Another caveat: This book is very much oriented towards the detail-oriented GM and those who run Dungeon Fantasy as beer-and-pretzels game might feel overwhelmed. However, it’s not only for Dungeon Fantasy GMs. Yes, you need the mentioned books, but if you’re like me and use the DF line as a quarry for ideas and stats, it might be even more useful than for the DF purist.

Facts

Author:  Matt Riggsby (a.k.a. Turhan’s Bey Company on the fora)
Date of Publication:  2015/11/12
Format: PDF-only (Warehouse 23-only)
Page Count: 22 (1 title page, 1 content page, 1 index page, 1 page ad)
Price: $5.99 (PDF), $ 0.27 per page of content; Score of 4/10
Preview: http://www.warehouse23.com/products/gurps-dungeon-fantasy-treasures-1-glittering-prizes

Review

As I’ve said the book is brimming with details.

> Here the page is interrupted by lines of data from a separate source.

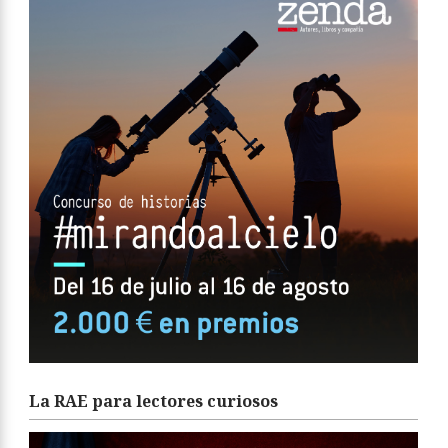
La RAE para lectores curiosos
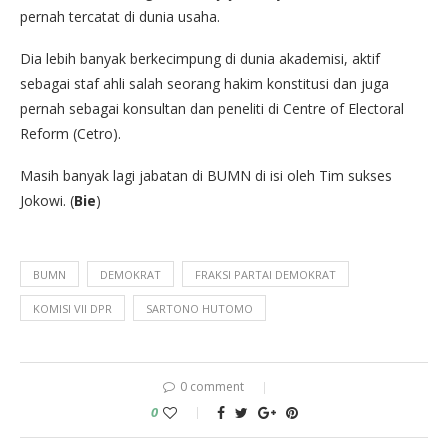
pernah tercatat di dunia usaha.
Dia lebih banyak berkecimpung di dunia akademisi, aktif
sebagai staf ahli salah seorang hakim konstitusi dan juga
pernah sebagai konsultan dan peneliti di Centre of Electoral
Reform (Cetro).
Masih banyak lagi jabatan di BUMN di isi oleh Tim sukses
Jokowi. (
Bie
)
BUMN
DEMOKRAT
FRAKSI PARTAI DEMOKRAT
KOMISI VII DPR
SARTONO HUTOMO
0 comment
0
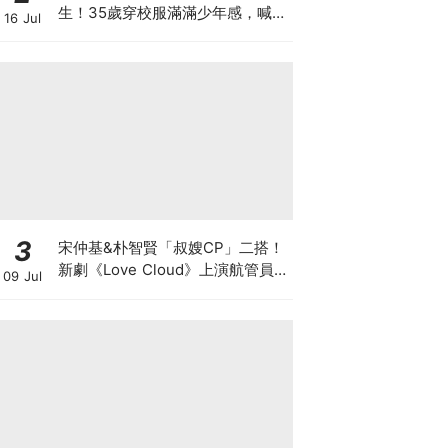
生！35歲穿校服滿滿少年感，喊
16 Jul
話：真的是最後一次了
3
宋仲基&朴智賢「叔嫂CP」二搭！
新劇《Love Cloud》上演航管員x
09 Jul
飛行員的羅曼史～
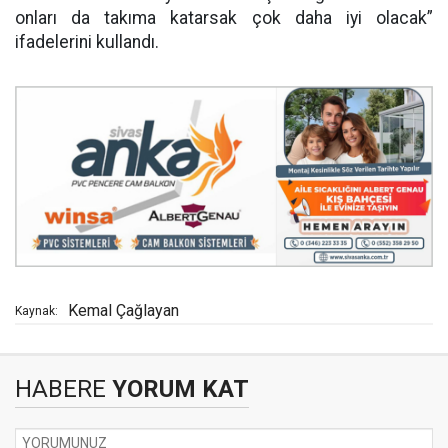
onları da takıma katarsak çok daha iyi olacak”
ifadelerini kullandı.
Kemal Çağlayan
Kaynak:
HABERE
YORUM KAT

It is similar in this regard to Riggsby’s earlier Treasure Tables, but it contains less tables and some of those aren’t even random. What it does contain is details you might have been missing in TT. The first part (the book only has one chapter) uses nine pages with different kind of coins and other tokens of exchange. The second part deals with materials, decorations and cultural details on eight pages. As always contents, introduction and index are present too and a page each.

Meat

While the book is rules-oriented it is less so than you might expect from a DF book. Especially in the “Filthy Lucre” part we learn a lot of historical details the production, adulteration and use of coins. It’s almost enough to make the reader think this was a Low-Tech book. Small wonder as Riggsby has been deeply involved with that series too.

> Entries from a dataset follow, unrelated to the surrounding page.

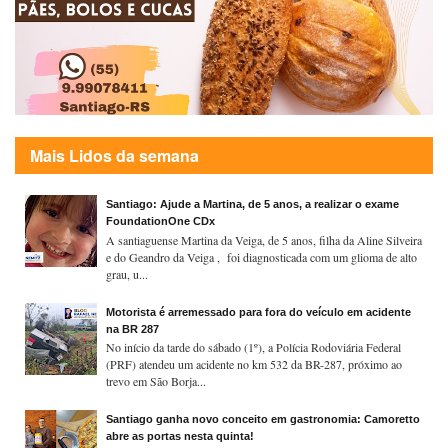
Mais Lidos da semana
Santiago: Ajude a Martina, de 5 anos, a realizar o exame
FoundationOne CDx
A santiaguense Martina da Veiga, de 5 anos, filha da Aline Silveira
e do Geandro da Veiga , foi diagnosticada com um glioma de alto
grau, u...
Motorista é arremessado para fora do veículo em acidente
na BR 287
No início da tarde do sábado (1º), a Polícia Rodoviária Federal
(PRF) atendeu um acidente no km 532 da BR-287, próximo ao
trevo em São Borja...
Santiago ganha novo conceito em gastronomia: Camoretto
abre as portas nesta quinta!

All the rules expand Treasure Tables considerably. Money wasn’t even a consideration in this earlier volume and here the GM finds a lot of ways to make a favourite treasure more interesting than “You find coins worth $10.000”. There are detailed tables on coin worth by weight, coin size by weight and random tables for composition, shape and condition. The decoration tables and even the improbable materials tables from the second part can also be used for coins, of course.

Despite that the tables are not the main thing here. This part is half a GM’s toolkit for designing monetary system for different societies and half a guide on how to use money in game. Even paper money is included for those who can fit it into their fantasy world-view. Magic coins and coin-based weapons aren’t missing either.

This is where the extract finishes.